Next, the penetration of the medium into the polymer matrix was visualized. In this respect, a mask was made to select the tablet’s matrix ( the dosage form, excluding the pore space) as the volume of interest (VOI). As the structural change of the tablet was negligible, the dry scan was used to create the mask for the images obtained during the dissolution. The data of the dry scan were registered and resampled to the fast scans’ data set. Next, it was treated with a bilateral filter and segmented by manual thresholding, resulting in a mask to identify the tablet’s matrix. The mask was applied to the data sets obtained at the different time steps of the dissolution process using a Python script. To visualize the progress of water into the matrix, the histogram of the tablet’s matrix, which is an approximate representation of the distribution of voxels’ value, was studied. A single threshold was adjusted to segment the wetted matrix by evaluating the variation in the histogram over time.
Finally, the rate at which water penetrated into the tablet was measured during the dissolution process. The penetration rate was defined as the number of wetted voxels divided by the total number of voxels of the VOI. In this work, the K-Nearest Neighbor (KNN) algorithm was performed by the Scikit-Learn library to discriminate the wetted voxels from the dry voxels [53]. KNN is a classification algorithm that classifies an input X based on its nearest K neighbors in the training data [54] (p. 39).
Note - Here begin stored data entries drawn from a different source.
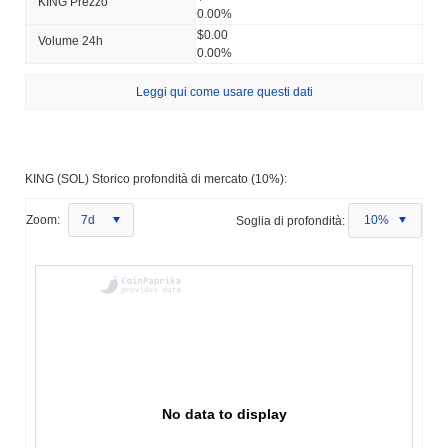
KING Prezzo
0.00%
$0.00
Volume 24h
0.00%
Leggi qui come usare questi dati
KING (SOL) Storico profondità di mercato (10%):
Zoom:
7d
Soglia di profondità:
10%
No data to display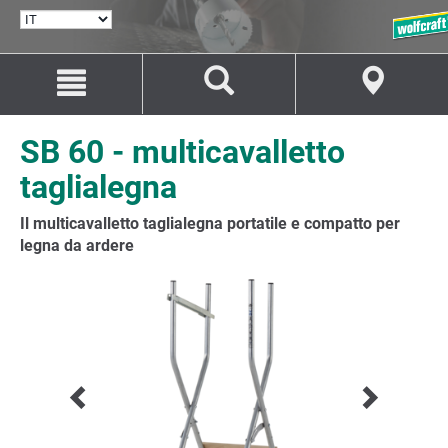
SELEZIONA
LINGUA
Salta
Salta
al
alla
contenuto
navigazione
SB 60 - multicavalletto
taglialegna
Il multicavalletto taglialegna portatile e compatto per
legna da ardere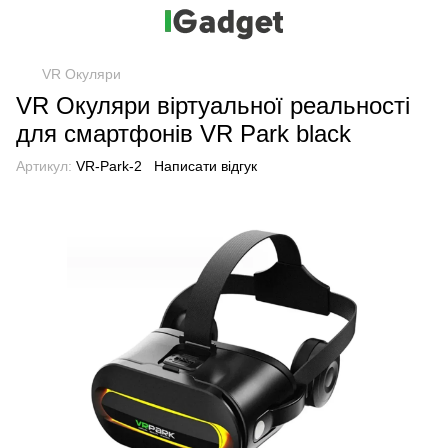
VR Окуляри
VR Окуляри віртуальної реальності
для смартфонів VR Park black
Артикул:
VR-Park-2
Написати відгук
To classify a new voxel, the algorithm finds K nearest voxels in the training data set based on a predefined distance (i.e., Euclidean distance) and other parameters. Then, the voxel is classified based on the majority class presented in that neighborhood. In this study, the images acquired at the first time step and the last time step were considered as training samples. Coordinate, gray value, and Euclidean distance to the closest background voxel for each of the foreground voxels were used as input features. To validate the classification, 10% of the training samples were randomly chosen. Based on the performance and required training time, the number of neighbors was determined to be 10, resulting in the test error of about 1.88%. The training was performed assuming all voxels in the first step and in the last step were completely dry and hydrated, respectively. Finally, the model was applied to classify each voxel in the 3D image for each time step.

3. Results and Discussion

3.1. Fine Tune Flow-Through Cell System

The impact of the flow rate on the dissolution of API from the tablet’s matrix was studied, and the resulting release profiles were compared to that obtained by the paddle dissolution method. First, as described in Section 2.4.1, the dissolution was conducted using the paddle dissolution method in phosphate buffer. Then, the flow-through cell method was performed with flow rates equal to 4, 8, and 16 mL/min in phosphate buffer (Section 2.4.2). Figure 4 illustrates obtained release profiles with both systems. It indicates that an increase in the flow rate enhanced the dissolution rate. Moreover, slight difference can be seen between the released profile of the API in the flow cell with 16 mL/min flow rate and that obtained in the dissolution bath. The dissolution profiles of the API released from tablets in the flow cell with a specific flow rate were compared with that obtained by the paddle dissolution method by calculation of the similarity factor ( f 2 ) [55], and the results are listed in Table 2. This analysis suggested that there is an excellent agreement between the dissolution profile obtained by the flow cell with the flow rate equal to 16 mL/min and that obtained by the paddle dissolution method ( f 2 = 77%).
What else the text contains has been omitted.